_What you are asked to do_
Where a line in the material below has the string "Done", please report it.

_Records shown_
━━━━━━━━━━━━━━━━

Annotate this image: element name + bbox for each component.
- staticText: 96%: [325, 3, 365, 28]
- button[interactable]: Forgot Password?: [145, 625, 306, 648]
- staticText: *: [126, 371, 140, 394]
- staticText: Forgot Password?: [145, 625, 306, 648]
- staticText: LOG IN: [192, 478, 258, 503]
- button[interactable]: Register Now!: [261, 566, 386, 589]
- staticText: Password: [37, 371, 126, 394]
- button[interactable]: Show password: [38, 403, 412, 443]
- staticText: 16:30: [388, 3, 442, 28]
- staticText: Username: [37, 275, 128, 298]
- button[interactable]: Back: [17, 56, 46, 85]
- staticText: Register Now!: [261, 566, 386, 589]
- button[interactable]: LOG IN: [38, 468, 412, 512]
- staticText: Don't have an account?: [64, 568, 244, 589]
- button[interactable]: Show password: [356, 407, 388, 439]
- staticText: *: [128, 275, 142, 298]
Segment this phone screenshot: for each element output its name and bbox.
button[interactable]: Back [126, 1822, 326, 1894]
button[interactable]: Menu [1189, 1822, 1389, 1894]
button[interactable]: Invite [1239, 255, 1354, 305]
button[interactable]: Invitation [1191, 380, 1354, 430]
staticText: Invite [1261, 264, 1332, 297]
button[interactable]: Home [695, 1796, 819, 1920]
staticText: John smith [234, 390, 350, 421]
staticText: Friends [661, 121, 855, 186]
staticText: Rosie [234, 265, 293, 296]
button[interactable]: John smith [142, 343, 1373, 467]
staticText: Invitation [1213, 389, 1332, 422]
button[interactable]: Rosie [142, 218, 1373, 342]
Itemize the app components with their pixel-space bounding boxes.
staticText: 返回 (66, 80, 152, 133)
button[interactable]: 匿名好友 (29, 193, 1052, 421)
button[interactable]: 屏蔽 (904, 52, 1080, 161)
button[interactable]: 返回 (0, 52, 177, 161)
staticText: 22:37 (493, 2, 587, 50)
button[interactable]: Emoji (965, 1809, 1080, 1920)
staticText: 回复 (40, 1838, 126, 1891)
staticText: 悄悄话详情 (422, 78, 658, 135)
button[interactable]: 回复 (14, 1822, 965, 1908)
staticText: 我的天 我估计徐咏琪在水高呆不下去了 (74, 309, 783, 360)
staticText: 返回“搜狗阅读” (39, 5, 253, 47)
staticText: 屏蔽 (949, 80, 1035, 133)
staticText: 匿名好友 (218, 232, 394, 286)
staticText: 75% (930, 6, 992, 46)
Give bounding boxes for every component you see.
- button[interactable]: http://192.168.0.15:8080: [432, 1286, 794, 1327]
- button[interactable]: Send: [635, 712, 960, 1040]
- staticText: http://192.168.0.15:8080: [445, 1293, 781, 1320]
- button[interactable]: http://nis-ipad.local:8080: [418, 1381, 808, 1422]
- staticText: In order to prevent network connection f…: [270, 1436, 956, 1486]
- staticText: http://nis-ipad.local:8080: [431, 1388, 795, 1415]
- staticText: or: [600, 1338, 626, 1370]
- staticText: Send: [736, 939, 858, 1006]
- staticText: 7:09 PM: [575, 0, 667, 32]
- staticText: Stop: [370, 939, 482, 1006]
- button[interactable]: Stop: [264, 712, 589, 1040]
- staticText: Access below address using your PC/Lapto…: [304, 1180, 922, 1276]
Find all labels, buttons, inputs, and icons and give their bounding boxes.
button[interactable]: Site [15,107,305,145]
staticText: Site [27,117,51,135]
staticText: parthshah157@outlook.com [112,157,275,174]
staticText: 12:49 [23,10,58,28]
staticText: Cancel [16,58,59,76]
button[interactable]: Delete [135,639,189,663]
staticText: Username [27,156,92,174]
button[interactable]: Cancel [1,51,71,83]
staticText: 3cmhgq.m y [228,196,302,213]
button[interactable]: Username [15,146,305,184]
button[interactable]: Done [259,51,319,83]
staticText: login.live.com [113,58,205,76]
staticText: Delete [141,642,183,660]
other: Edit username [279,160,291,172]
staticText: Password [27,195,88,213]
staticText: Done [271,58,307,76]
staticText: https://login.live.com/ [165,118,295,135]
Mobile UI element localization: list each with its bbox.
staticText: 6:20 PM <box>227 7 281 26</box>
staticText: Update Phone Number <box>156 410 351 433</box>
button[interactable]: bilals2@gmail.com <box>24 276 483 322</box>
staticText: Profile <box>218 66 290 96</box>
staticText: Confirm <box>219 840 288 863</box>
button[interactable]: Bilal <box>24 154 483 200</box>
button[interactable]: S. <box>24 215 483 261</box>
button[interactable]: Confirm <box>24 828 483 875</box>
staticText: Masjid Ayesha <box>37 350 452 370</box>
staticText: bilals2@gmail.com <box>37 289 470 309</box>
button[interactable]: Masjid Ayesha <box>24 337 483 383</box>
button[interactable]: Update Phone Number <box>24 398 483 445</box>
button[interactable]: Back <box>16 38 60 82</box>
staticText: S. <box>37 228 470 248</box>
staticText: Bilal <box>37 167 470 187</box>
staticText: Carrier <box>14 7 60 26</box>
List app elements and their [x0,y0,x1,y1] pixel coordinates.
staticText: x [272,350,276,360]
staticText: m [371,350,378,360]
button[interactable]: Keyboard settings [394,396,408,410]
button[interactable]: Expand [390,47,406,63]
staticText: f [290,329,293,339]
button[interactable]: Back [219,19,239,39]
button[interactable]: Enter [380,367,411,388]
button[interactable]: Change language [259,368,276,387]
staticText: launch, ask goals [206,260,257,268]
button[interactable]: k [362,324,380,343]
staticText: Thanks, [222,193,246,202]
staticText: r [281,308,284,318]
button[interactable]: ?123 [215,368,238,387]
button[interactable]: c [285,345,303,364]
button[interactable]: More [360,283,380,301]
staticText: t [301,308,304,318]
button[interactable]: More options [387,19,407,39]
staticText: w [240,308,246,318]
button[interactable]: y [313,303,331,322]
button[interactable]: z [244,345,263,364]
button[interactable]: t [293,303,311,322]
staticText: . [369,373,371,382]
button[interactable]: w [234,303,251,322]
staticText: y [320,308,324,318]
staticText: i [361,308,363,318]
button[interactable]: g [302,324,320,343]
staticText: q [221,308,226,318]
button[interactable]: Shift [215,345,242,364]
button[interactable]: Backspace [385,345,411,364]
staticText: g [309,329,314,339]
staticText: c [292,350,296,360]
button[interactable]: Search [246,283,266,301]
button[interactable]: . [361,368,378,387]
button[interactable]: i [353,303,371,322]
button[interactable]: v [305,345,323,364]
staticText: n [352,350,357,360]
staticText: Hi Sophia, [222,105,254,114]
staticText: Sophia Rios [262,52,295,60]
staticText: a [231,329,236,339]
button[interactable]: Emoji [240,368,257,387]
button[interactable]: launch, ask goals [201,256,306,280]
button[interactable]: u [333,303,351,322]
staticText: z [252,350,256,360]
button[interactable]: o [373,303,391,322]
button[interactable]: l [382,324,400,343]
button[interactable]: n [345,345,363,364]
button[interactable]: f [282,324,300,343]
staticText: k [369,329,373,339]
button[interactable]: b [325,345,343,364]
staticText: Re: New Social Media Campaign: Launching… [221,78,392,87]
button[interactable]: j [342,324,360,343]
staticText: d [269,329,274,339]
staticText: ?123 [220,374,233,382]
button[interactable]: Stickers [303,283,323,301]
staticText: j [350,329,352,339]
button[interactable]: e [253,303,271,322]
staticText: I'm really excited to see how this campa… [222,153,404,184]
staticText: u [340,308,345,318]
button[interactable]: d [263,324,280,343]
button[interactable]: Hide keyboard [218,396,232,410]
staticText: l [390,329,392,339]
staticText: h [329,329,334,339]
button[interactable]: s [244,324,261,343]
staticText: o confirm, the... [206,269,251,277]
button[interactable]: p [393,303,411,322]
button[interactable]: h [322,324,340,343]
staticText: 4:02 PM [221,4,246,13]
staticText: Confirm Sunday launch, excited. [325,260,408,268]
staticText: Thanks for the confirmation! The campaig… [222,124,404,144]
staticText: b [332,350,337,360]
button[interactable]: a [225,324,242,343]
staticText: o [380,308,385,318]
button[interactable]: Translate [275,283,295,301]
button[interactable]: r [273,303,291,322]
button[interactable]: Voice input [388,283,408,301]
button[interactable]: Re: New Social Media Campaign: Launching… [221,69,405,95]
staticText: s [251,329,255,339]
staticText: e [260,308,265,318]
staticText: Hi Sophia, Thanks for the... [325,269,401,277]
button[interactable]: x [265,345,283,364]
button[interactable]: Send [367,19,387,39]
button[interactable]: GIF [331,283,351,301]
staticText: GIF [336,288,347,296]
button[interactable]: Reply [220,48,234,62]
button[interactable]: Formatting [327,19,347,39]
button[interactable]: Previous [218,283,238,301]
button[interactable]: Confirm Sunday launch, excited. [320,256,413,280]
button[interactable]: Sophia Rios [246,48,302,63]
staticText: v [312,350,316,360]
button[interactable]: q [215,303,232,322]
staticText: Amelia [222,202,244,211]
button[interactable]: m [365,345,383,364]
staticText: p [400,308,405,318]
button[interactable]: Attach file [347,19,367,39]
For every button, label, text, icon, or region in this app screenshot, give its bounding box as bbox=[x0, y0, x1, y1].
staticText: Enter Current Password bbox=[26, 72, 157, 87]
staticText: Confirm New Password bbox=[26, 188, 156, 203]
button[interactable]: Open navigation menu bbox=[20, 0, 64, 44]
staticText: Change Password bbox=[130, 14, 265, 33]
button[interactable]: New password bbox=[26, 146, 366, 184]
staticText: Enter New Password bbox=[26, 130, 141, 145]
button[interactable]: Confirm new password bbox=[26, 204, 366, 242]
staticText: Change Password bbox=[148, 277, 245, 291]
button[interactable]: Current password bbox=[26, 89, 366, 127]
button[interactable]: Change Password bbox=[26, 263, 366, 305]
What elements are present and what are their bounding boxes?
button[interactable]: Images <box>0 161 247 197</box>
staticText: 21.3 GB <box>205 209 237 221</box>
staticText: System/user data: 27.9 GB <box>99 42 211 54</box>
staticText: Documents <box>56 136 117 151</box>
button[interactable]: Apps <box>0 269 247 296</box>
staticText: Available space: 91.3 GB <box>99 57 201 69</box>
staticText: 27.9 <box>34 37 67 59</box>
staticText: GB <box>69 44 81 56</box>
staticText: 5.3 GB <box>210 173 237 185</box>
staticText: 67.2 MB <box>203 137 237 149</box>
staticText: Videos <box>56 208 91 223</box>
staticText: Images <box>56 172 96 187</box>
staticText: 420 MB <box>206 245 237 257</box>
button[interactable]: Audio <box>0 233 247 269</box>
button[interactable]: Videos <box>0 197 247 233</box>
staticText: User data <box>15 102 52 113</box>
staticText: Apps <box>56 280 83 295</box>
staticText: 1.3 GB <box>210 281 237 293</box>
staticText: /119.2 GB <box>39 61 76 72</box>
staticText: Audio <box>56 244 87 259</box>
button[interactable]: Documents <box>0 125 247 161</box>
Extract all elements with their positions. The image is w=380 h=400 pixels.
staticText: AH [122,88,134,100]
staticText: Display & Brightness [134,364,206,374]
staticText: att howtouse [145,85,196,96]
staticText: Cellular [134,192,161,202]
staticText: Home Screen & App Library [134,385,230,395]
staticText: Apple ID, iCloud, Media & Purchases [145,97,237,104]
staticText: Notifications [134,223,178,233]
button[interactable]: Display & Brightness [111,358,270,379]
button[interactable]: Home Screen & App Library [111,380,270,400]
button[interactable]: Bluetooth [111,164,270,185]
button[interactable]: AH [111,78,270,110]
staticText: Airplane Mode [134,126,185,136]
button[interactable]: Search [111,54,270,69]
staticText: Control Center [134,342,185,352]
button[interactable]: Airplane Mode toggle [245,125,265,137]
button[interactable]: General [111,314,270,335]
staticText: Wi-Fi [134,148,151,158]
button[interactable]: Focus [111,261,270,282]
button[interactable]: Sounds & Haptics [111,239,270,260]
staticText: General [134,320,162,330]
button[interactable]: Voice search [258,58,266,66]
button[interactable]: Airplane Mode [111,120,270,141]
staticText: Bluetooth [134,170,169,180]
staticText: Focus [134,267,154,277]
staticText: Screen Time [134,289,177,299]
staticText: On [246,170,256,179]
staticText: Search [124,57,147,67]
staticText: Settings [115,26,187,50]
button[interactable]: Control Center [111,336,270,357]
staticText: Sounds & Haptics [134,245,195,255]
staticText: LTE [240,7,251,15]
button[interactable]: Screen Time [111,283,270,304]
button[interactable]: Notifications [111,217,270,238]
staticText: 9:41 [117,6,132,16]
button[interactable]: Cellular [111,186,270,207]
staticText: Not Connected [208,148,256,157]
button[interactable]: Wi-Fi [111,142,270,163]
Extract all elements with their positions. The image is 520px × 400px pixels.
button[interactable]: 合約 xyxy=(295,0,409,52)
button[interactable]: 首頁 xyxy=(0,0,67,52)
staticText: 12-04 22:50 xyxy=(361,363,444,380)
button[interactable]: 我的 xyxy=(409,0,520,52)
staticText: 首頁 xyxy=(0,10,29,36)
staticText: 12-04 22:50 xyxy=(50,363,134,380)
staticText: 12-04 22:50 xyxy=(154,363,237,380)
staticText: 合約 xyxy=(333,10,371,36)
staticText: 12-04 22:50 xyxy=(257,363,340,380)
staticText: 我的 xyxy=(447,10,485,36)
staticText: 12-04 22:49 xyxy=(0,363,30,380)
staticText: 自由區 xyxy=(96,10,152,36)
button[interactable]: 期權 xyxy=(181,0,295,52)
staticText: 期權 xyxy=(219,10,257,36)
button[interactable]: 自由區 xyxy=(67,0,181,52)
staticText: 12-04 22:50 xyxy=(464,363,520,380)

━━━━━━━━━━━━━━━━

_Result for this task_
button[interactable]: Done [259,51,319,83]
staticText: Done [271,58,307,76]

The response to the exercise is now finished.